## What to do
Using the listing below, copy every line that mentions "label".

(Listed entries begins)

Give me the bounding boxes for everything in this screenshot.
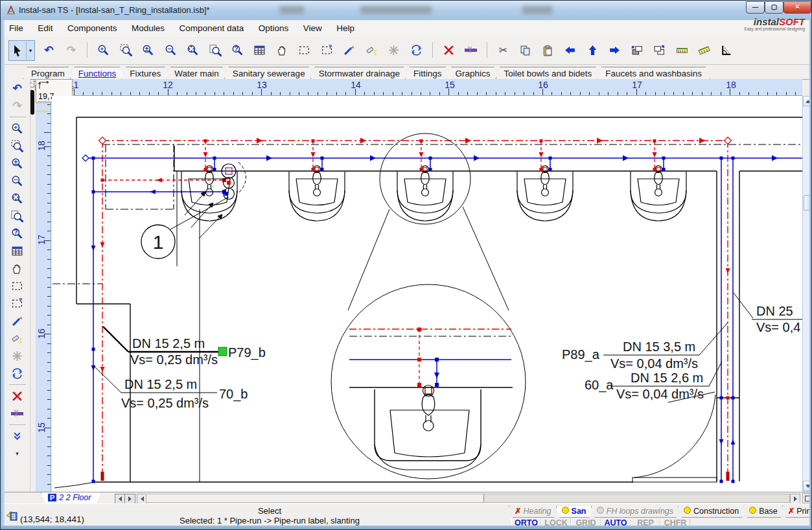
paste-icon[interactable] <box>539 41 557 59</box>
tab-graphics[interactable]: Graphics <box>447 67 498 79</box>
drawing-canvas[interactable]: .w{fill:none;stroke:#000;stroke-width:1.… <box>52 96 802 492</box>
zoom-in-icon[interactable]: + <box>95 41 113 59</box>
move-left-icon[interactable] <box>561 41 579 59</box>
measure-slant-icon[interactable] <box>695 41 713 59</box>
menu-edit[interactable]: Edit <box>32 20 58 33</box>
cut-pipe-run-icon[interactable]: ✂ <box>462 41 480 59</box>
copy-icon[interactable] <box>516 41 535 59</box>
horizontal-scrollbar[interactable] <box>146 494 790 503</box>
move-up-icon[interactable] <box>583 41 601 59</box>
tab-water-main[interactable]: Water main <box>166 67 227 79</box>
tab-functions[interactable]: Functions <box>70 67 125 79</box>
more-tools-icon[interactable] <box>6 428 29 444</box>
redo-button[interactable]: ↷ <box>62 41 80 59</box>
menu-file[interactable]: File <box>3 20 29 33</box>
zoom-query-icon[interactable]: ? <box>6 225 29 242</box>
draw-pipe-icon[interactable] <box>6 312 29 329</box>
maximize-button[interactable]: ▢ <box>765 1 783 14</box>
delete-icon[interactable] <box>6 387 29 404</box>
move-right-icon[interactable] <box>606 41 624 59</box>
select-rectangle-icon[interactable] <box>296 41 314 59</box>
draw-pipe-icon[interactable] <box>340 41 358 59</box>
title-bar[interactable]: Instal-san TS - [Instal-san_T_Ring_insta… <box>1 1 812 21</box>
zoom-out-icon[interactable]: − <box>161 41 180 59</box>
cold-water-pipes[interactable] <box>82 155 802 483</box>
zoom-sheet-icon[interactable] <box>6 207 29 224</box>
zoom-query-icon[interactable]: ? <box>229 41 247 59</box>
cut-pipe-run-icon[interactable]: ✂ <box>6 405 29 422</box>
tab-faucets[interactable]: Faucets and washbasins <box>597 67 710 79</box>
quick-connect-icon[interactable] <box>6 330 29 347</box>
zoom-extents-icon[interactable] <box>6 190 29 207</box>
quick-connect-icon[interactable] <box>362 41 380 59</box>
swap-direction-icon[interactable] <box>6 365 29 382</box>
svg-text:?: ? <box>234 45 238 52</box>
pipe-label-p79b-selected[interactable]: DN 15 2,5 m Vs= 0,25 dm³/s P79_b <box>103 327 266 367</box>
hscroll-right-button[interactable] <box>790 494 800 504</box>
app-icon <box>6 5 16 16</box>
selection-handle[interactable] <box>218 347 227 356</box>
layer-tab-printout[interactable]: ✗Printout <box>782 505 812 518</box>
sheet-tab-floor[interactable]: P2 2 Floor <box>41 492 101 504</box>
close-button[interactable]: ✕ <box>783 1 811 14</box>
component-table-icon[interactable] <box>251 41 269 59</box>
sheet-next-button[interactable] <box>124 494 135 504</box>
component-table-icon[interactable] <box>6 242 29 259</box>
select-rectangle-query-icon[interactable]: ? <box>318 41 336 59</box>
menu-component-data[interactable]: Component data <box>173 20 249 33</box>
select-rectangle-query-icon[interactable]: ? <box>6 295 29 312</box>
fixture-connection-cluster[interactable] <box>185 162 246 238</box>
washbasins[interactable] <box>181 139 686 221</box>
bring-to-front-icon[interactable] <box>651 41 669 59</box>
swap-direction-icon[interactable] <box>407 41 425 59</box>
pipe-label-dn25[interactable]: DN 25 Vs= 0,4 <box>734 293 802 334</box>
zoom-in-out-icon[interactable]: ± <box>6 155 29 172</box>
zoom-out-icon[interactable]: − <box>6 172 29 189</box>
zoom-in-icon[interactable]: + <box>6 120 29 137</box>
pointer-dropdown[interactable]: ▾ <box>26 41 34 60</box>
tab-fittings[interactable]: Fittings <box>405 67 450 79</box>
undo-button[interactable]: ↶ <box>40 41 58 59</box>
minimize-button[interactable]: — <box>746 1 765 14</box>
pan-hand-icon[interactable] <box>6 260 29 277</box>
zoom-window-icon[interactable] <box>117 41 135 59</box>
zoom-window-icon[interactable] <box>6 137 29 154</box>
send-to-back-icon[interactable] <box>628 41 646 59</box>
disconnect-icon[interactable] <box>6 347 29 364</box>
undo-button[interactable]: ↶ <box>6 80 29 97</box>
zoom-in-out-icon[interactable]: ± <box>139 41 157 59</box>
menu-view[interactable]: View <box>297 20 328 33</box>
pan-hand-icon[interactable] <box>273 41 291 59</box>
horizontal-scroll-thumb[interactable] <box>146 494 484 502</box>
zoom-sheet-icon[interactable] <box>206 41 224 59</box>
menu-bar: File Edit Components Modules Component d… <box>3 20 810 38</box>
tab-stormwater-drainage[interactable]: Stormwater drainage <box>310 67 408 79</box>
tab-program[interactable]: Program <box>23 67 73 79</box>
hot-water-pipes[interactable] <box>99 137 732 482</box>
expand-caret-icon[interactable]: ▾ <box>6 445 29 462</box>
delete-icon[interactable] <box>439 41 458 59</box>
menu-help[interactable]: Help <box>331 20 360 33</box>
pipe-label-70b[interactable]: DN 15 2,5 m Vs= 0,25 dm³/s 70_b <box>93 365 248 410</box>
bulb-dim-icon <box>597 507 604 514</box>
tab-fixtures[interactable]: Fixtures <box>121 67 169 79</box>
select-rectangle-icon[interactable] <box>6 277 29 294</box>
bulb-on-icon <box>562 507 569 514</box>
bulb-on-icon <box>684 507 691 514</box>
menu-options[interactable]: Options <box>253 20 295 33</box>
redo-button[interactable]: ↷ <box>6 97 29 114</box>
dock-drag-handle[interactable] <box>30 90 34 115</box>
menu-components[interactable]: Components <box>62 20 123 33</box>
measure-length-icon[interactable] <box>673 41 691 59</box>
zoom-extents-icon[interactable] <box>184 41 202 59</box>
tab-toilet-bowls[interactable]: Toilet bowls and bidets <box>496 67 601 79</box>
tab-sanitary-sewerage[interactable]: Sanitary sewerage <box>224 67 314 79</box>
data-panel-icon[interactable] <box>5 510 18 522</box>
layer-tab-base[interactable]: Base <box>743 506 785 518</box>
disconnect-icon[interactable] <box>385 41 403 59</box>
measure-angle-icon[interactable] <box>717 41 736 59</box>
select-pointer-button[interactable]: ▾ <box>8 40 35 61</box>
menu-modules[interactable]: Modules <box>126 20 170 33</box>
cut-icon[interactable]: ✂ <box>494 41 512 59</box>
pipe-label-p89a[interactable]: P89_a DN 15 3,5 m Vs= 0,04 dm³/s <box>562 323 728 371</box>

(Listed entries ends)
(Listed entries begins)

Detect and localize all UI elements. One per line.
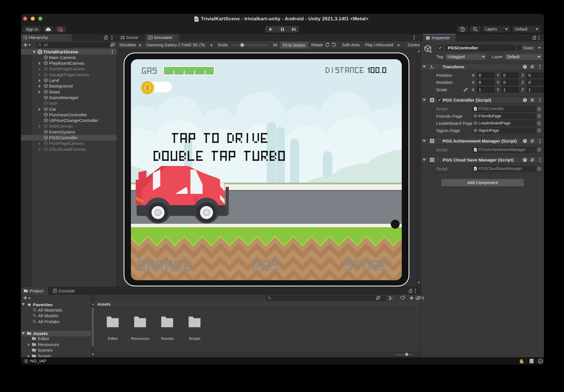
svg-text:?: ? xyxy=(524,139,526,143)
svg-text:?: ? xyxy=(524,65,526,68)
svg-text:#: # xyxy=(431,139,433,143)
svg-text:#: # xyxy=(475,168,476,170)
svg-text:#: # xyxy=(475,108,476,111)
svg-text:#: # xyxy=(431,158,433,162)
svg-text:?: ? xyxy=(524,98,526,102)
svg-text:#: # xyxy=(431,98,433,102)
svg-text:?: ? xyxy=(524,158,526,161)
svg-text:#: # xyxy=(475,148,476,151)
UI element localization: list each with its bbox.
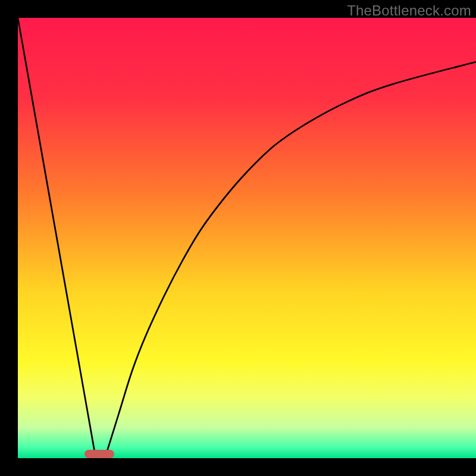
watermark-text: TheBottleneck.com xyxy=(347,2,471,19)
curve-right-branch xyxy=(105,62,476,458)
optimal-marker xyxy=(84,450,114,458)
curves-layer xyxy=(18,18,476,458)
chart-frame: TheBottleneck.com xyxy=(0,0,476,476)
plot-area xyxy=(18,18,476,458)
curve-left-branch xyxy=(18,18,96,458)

(Listed entries ends)
(Listed entries begins)

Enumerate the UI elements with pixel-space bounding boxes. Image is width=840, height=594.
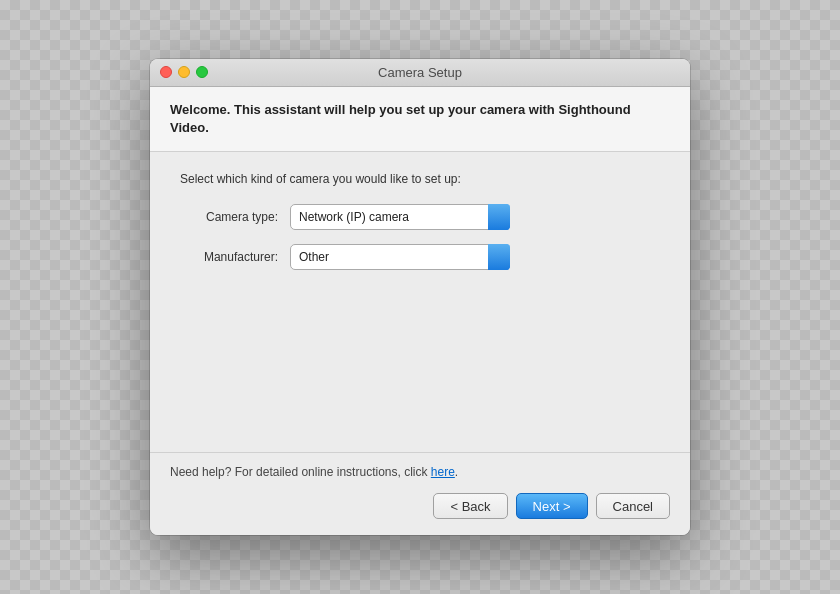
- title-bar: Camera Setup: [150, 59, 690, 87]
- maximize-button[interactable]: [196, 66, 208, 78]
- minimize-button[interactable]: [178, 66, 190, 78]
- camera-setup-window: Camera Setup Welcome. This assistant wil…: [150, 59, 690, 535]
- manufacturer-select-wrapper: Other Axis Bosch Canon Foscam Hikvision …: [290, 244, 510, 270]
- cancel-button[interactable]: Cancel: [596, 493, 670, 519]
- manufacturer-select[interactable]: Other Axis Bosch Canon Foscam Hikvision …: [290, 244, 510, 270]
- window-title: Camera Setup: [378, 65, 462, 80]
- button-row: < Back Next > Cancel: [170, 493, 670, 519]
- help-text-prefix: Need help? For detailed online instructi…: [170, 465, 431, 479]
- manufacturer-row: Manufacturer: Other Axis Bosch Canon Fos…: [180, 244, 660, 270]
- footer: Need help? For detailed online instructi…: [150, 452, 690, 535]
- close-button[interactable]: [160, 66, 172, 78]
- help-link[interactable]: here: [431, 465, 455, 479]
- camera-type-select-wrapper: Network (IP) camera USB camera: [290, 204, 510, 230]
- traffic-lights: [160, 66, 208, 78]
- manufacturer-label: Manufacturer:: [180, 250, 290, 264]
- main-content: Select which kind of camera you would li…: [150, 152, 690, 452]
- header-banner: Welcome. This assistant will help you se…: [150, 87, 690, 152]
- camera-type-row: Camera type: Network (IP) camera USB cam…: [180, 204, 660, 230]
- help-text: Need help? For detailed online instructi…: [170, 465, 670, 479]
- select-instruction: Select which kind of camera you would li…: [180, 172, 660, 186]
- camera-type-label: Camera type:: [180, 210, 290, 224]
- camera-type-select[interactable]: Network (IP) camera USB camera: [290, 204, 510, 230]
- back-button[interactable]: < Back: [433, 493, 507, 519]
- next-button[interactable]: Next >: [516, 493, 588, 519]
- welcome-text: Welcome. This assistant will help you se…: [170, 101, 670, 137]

(Listed entries ends)

## Task result
pipe-label-p79b-selected[interactable]: DN 15 2,5 m Vs= 0,25 dm³/s P79_b <box>103 327 266 367</box>
pipe-label-dn25[interactable]: DN 25 Vs= 0,4 <box>734 293 802 334</box>
pipe-label-70b[interactable]: DN 15 2,5 m Vs= 0,25 dm³/s 70_b <box>93 365 248 410</box>
pipe-label-p89a[interactable]: P89_a DN 15 3,5 m Vs= 0,04 dm³/s <box>562 323 728 371</box>
- manufacturer-label: Manufacturer:: [180, 250, 290, 264]
- camera-type-label: Camera type:: [180, 210, 290, 224]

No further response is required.